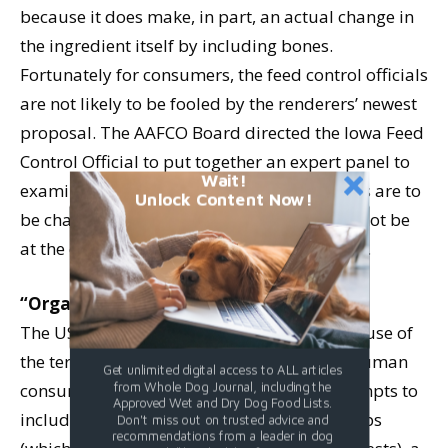
because it does make, in part, an actual change in
the ingredient itself by including bones.
Fortunately for consumers, the feed control officials
are not likely to be fooled by the renderers’ newest
proposal. The AAFCO Board directed the Iowa Feed
Control Official to put together an expert panel to
Wait!
examine this issue in detail; if the definitions are to
Unlock Content Now!
be changed, it appears, for now, that it will not be
at the convenience of the rendering industry.
“Organic” dog food? Not!
The USDA recently approved guidelines for use of
the term “organic” as applied to foods for human
Get unlimited digital access to ALL articles
from Whole Dog Journal, including the
consumption. After several misguided attempts to
Approved Wet and Dry Dog Food Lists.
include irradiated and sludge-fertilized crops
Don't miss out on trusted advice and
recommendations from a leader in dog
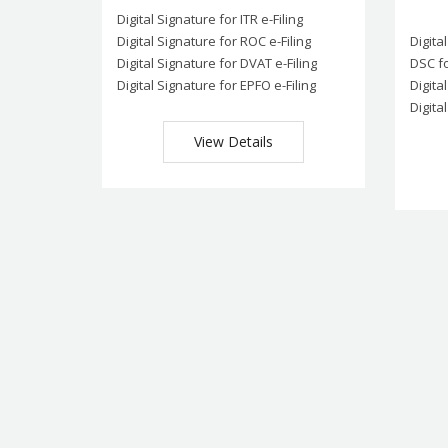
Digital Signature for ITR e-Filing
Digital Signature for ROC e-Filing
Digita
Digital Signature for DVAT e-Filing
DSC fo
Digital Signature for EPFO e-Filing
Digita
Digita
View Details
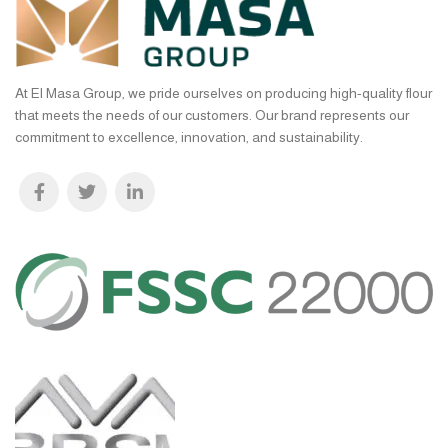
At El Masa Group, we pride ourselves on producing high-quality flour
that meets the needs of our customers. Our brand represents our
commitment to excellence, innovation, and sustainability.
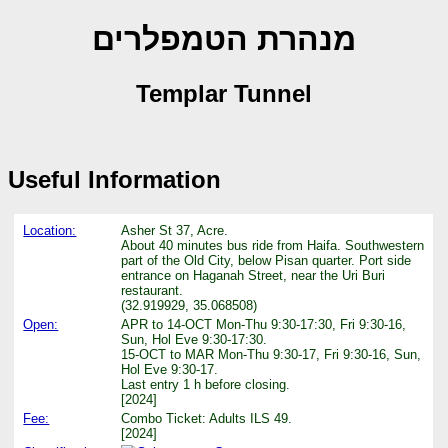
מנהרת הטמפלרים
Templar Tunnel
Useful Information
Location:
Asher St 37, Acre.
About 40 minutes bus ride from Haifa. Southwestern
part of the Old City, below Pisan quarter. Port side
entrance on Haganah Street, near the Uri Buri
restaurant.
(32.919929, 35.068508)
Open:
APR to 14-OCT Mon-Thu 9:30-17:30, Fri 9:30-16,
Sun, Hol Eve 9:30-17:30.
15-OCT to MAR Mon-Thu 9:30-17, Fri 9:30-16, Sun,
Hol Eve 9:30-17.
Last entry 1 h before closing.
[2024]
Fee:
Combo Ticket: Adults ILS 49.
[2024]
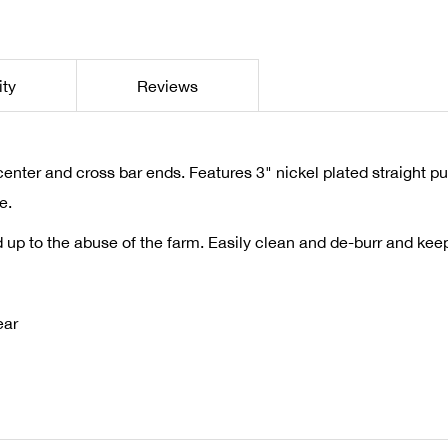
ity
Reviews
enter and cross bar ends. Features 3" nickel plated straight pu
e.
and up to the abuse of the farm. Easily clean and de-burr and ke
ear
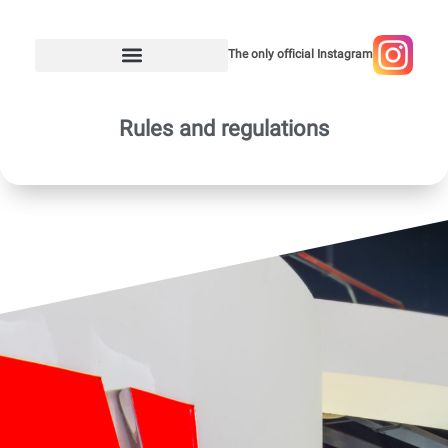
The only official Instagram
Rules and regulations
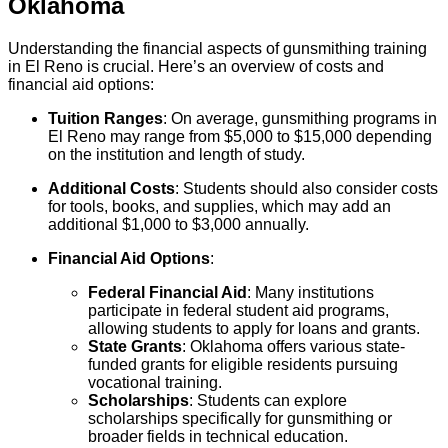
Oklahoma
Understanding the financial aspects of gunsmithing training
in El Reno is crucial. Here’s an overview of costs and
financial aid options:
Tuition Ranges
: On average, gunsmithing programs in
El Reno may range from $5,000 to $15,000 depending
on the institution and length of study.
Additional Costs
: Students should also consider costs
for tools, books, and supplies, which may add an
additional $1,000 to $3,000 annually.
Financial Aid Options
:
Federal Financial Aid
: Many institutions
participate in federal student aid programs,
allowing students to apply for loans and grants.
State Grants
: Oklahoma offers various state-
funded grants for eligible residents pursuing
vocational training.
Scholarships
: Students can explore
scholarships specifically for gunsmithing or
broader fields in technical education.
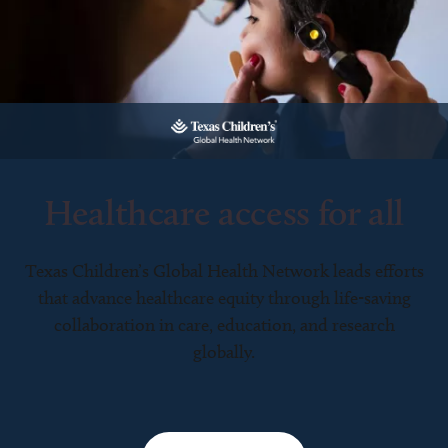
Healthcare access for all
Texas Children’s Global Health Network leads efforts
that advance healthcare equity through life-saving
collaboration in care, education, and research
globally.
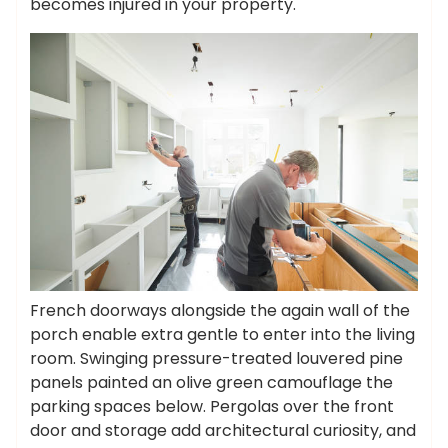
becomes injured in your property.
French doorways alongside the again wall of the
porch enable extra gentle to enter into the living
room. Swinging pressure-treated louvered pine
panels painted an olive green camouflage the
parking spaces below. Pergolas over the front
door and storage add architectural curiosity, and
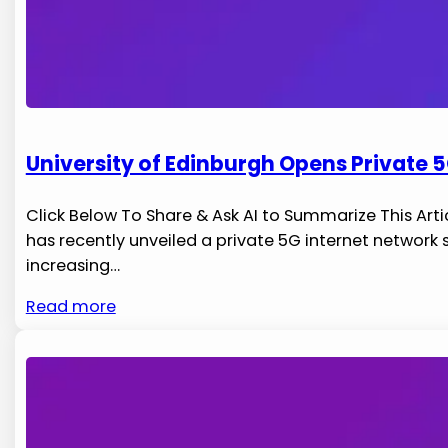
University of Edinburgh Opens Private 5
Click Below To Share & Ask AI to Summarize This Artic
has recently unveiled a private 5G internet ‌network
increasing…
Read more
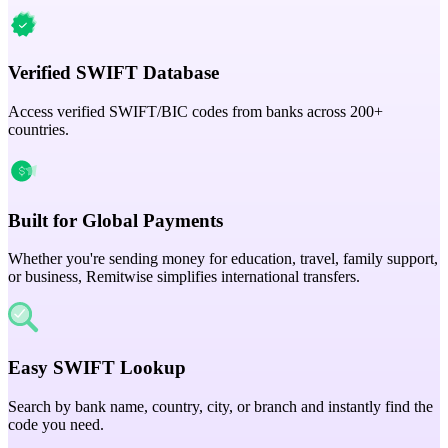
Verified SWIFT Database
Access verified SWIFT/BIC codes from banks across 200+
countries.
Built for Global Payments
Whether you're sending money for education, travel, family support,
or business, Remitwise simplifies international transfers.
Easy SWIFT Lookup
Search by bank name, country, city, or branch and instantly find the
code you need.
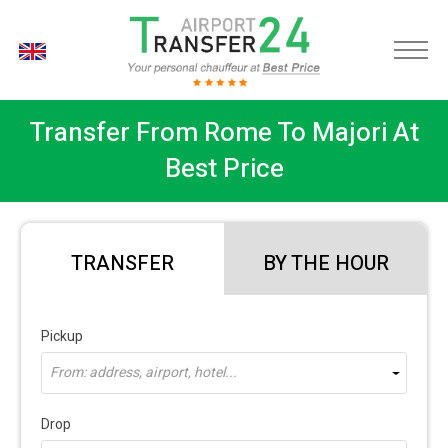
EN
Transfer From Rome To Majori At
Best Price
TRANSFER
BY THE HOUR
Pickup
From: address, airport, hotel...
Drop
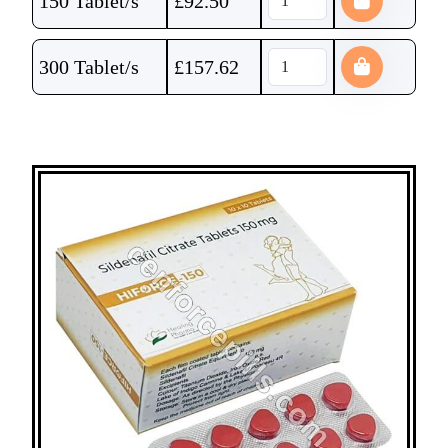
150 Tablet/s
£
92.50
300 Tablet/s
£
157.62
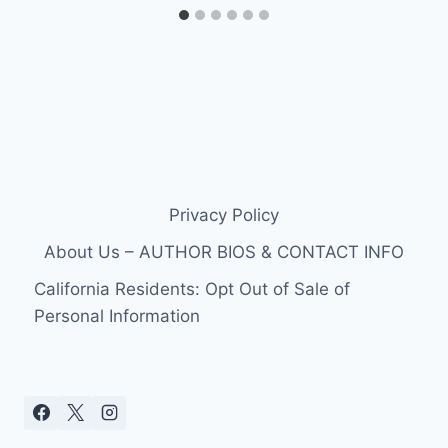
Privacy Policy
About Us – AUTHOR BIOS & CONTACT INFO
California Residents: Opt Out of Sale of
Personal Information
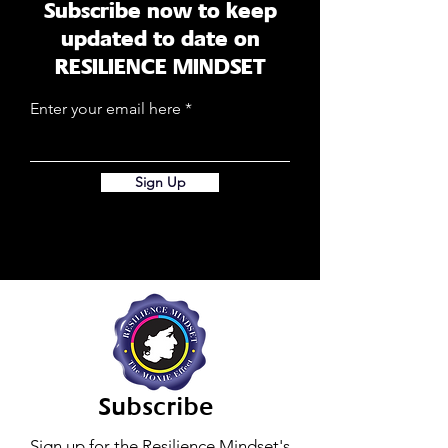
Subscribe now to keep
updated to date on
RESILIENCE MINDSET
Enter your email here
Sign Up
Subscribe
Sign up for the Resilience Mindset's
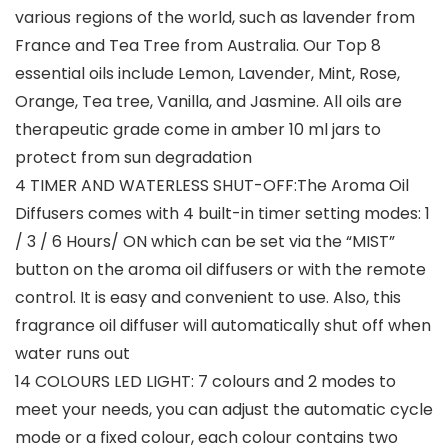
various regions of the world, such as lavender from
France and Tea Tree from Australia. Our Top 8
essential oils include Lemon, Lavender, Mint, Rose,
Orange, Tea tree, Vanilla, and Jasmine. All oils are
therapeutic grade come in amber 10 ml jars to
protect from sun degradation
4 TIMER AND WATERLESS SHUT-OFF:The Aroma Oil
Diffusers comes with 4 built-in timer setting modes: 1
/ 3 / 6 Hours/ ON which can be set via the “MIST”
button on the aroma oil diffusers or with the remote
control. It is easy and convenient to use. Also, this
fragrance oil diffuser will automatically shut off when
water runs out
14 COLOURS LED LIGHT: 7 colours and 2 modes to
meet your needs, you can adjust the automatic cycle
mode or a fixed colour, each colour contains two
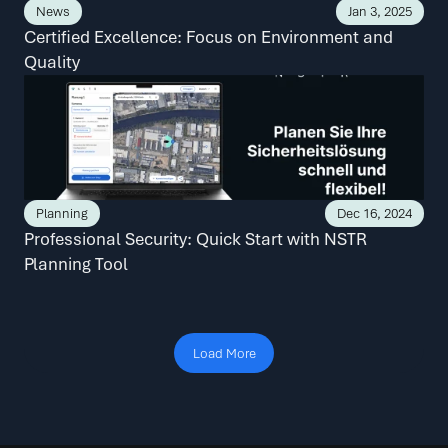
News
Jan 3, 2025
Certified Excellence: Focus on Environment and 
Quality
Planning
Dec 16, 2024
Professional Security: Quick Start with NSTR 
Planning Tool
Load More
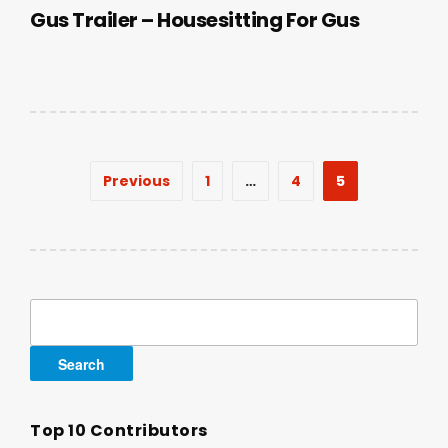
Gus Trailer – Housesitting For Gus
Posts
Previous
1
…
4
5
pagination
Search
for:
Top 10 Contributors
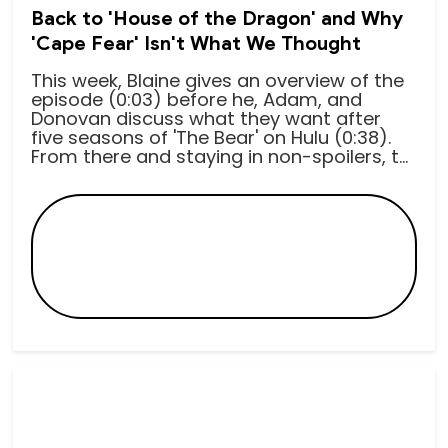
Back to 'House of the Dragon' and Why
'Cape Fear' Isn't What We Thought
This week, Blaine gives an overview of the
episode (0:03) before he, Adam, and
Donovan discuss what they want after
five seasons of 'The Bear' on Hulu (0:38).
From there and staying in non-spoilers, t...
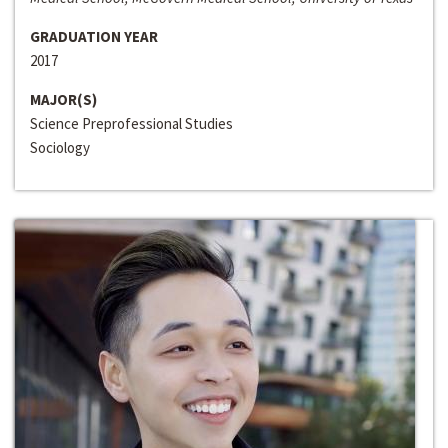
GRADUATION YEAR
2017
MAJOR(S)
Science Preprofessional Studies
Sociology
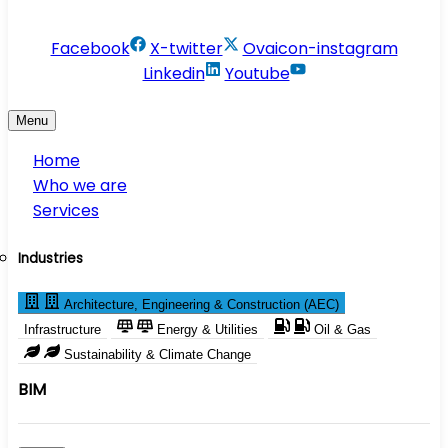
info@conservesolution.com
Facebook
X-twitter
Ovaicon-instagram
Linkedin
Youtube
Menu
Home
Who we are
Services
Industries
Architecture, Engineering & Construction (AEC)
Infrastructure
Energy & Utilities
Oil & Gas
Sustainability & Climate Change
BIM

◆ ◆ ◆ ◆ ◆ ◆ ◆

» **WORK INSTRUCTIONS**
Pull each line holding "before" out of the listing.

» **SOLUTION TO THIS PROBLEM**
Last entry 1 h before closing.
episode (0:03) before he, Adam, and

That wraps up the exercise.